SUPPLIED DATA:
-=-=-

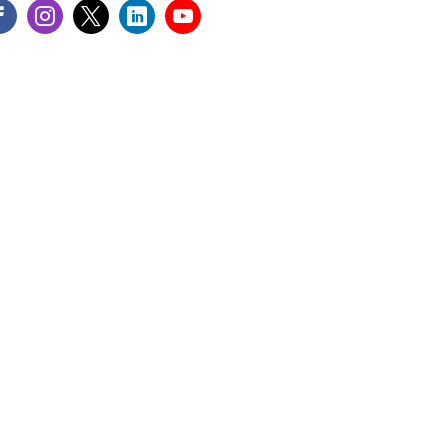
cebook
instagram
twitter
linkedin
youtube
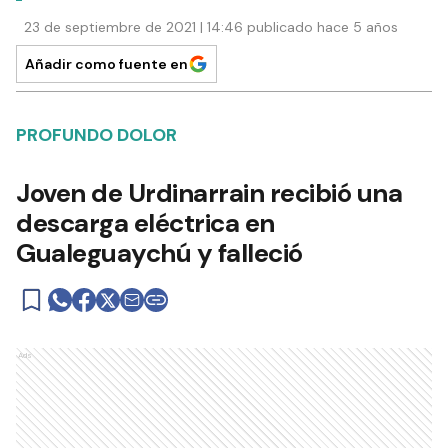
23 de septiembre de 2021 | 14:46 publicado hace 5 años
Añadir como fuente en
PROFUNDO DOLOR
Joven de Urdinarrain recibió una
descarga eléctrica en
Gualeguaychú y falleció
Ads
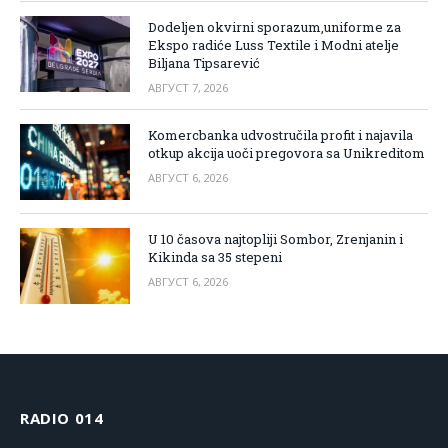
Dodeljen okvirni sporazum,uniforme za
Ekspo radiće Luss Textile i Modni atelje
Biljana Tipsarević
АВГУСТ 7, 2026
Komercbanka udvostručila profit i najavila
otkup akcija uoči pregovora sa Unikreditom
АВГУСТ 6, 2026
U 10 časova najtopliji Sombor, Zrenjanin i
Kikinda sa 35 stepeni
АВГУСТ 6, 2026
RADIO 014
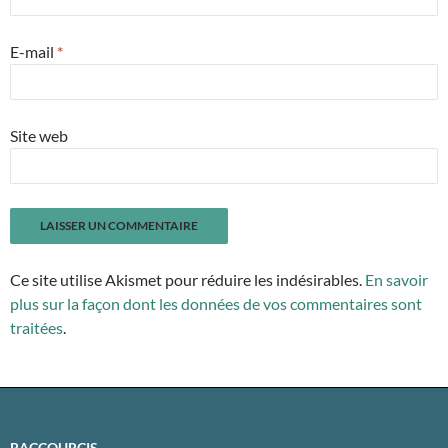
E-mail
*
Site web
Ce site utilise Akismet pour réduire les indésirables.
En savoir
plus sur la façon dont les données de vos commentaires sont
traitées
.
RACCOURCIS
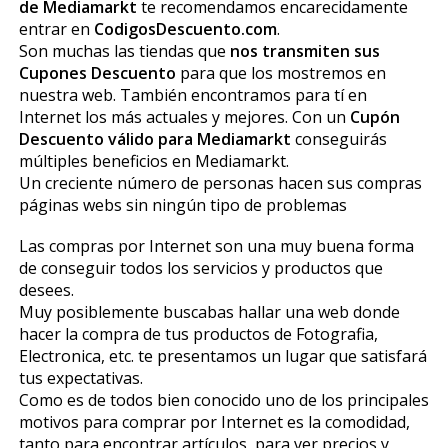
de Mediamarkt
te recomendamos encarecidamente
entrar en
CodigosDescuento.com
.
Son muchas las tiendas que
nos transmiten sus
Cupones Descuento
para que los mostremos en
nuestra web. También encontramos para tí en
Internet los más actuales y mejores. Con un
Cupón
Descuento válido para Mediamarkt
conseguirás
múltiples beneficios en Mediamarkt.
Un creciente número de personas hacen sus compras
páginas webs sin ningún tipo de problemas
Las compras por Internet son una muy buena forma
de conseguir todos los servicios y productos que
desees.
Muy posiblemente buscabas hallar una web donde
hacer la compra de tus productos de Fotografia,
Electronica, etc. te presentamos un lugar que satisfará
tus expectativas.
Como es de todos bien conocido uno de los principales
motivos para comprar por Internet es la comodidad,
tanto para encontrar artículos, para ver precios y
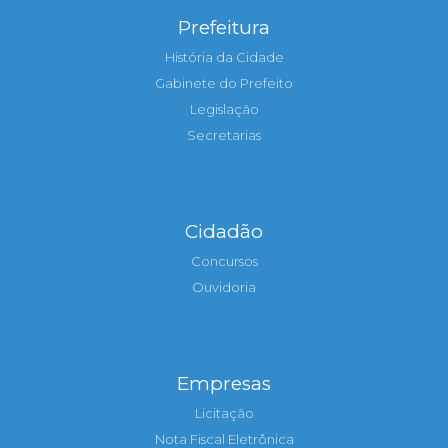
Prefeitura
História da Cidade
Gabinete do Prefeito
Legislação
Secretarias
Cidadão
Concursos
Ouvidoria
Empresas
Licitação
Nota Fiscal Eletrônica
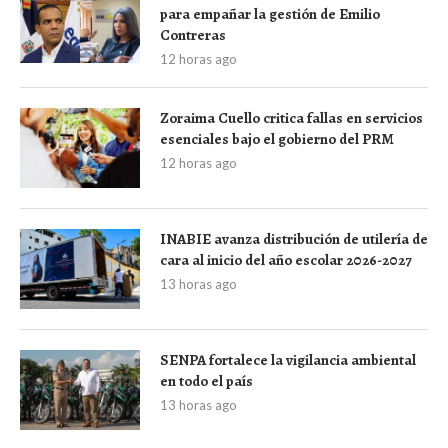
para empañar la gestión de Emilio
Contreras
12 horas ago
Zoraima Cuello critica fallas en servicios
esenciales bajo el gobierno del PRM
12 horas ago
INABIE avanza distribución de utilería de
cara al inicio del año escolar 2026-2027
13 horas ago
SENPA fortalece la vigilancia ambiental
en todo el país
13 horas ago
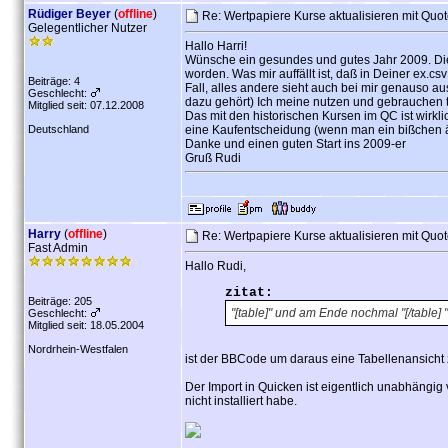
Rüdiger Beyer
(
offline
)
Re: Wertpapiere Kurse aktualisieren mit Quo
Gelegentlicher Nutzer
Hallo Harri!
Wünsche ein gesundes und gutes Jahr 2009. Die 
worden. Was mir auffällt ist, daß in Deiner ex.csv
Beiträge: 4
Fall, alles andere sieht auch bei mir genauso au
Geschlecht:
dazu gehört) Ich meine nutzen und gebrauchen tu
Mitglied seit: 07.12.2008
Das mit den historischen Kursen im QC ist wirklic
Deutschland
eine Kaufentscheidung (wenn man ein bißchen äng
Danke und einen guten Start ins 2009-er
Gruß Rudi
Harry
(
offline
)
Re: Wertpapiere Kurse aktualisieren mit Quo
Fast Admin
Hallo Rudi,
zitat:
Beiträge: 205
"[table]" und am Ende nochmal "[/table] "
Geschlecht:
Mitglied seit: 18.05.2004
Nordrhein-Westfalen
ist der BBCode um daraus eine Tabellenansicht zu
Der Import in Quicken ist eigentlich unabhängig
nicht installiert habe.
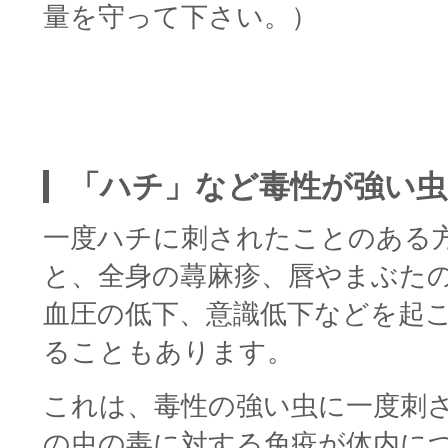
量を守って下さい。）
□
□
「ハチ」など毒性が強い
一度ハチに刺されたことのある
と、全身の蕁麻疹、唇やまぶた
血圧の低下、意識低下などを起
ることもあります。
これは、毒性の強い虫に一度刺
の虫の毒に対する免疫が体内に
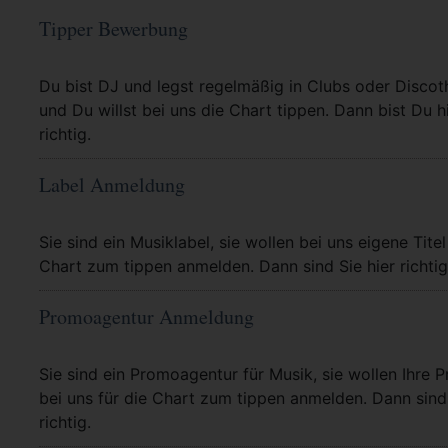
Tipper Bewerbung
Mehr Info
Du bist DJ und legst regelmäßig in Clubs oder Discot
und Du willst bei uns die Chart tippen. Dann bist Du h
richtig.
Label Anmeldung
Mehr Info
Sie sind ein Musiklabel, sie wollen bei uns eigene Titel
Chart zum tippen anmelden. Dann sind Sie hier richtig
Promoagentur Anmeldung
Mehr Info
Sie sind ein Promoagentur für Musik, sie wollen Ihre P
bei uns für die Chart zum tippen anmelden. Dann sind 
richtig.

-=-=-

TASK TO CARRY OUT: Above are the records; report each line in them that includes the word "Promoagentur".

ANSWER:
Promoagentur Anmeldung
Sie sind ein Promoagentur für Musik, sie wollen Ihre P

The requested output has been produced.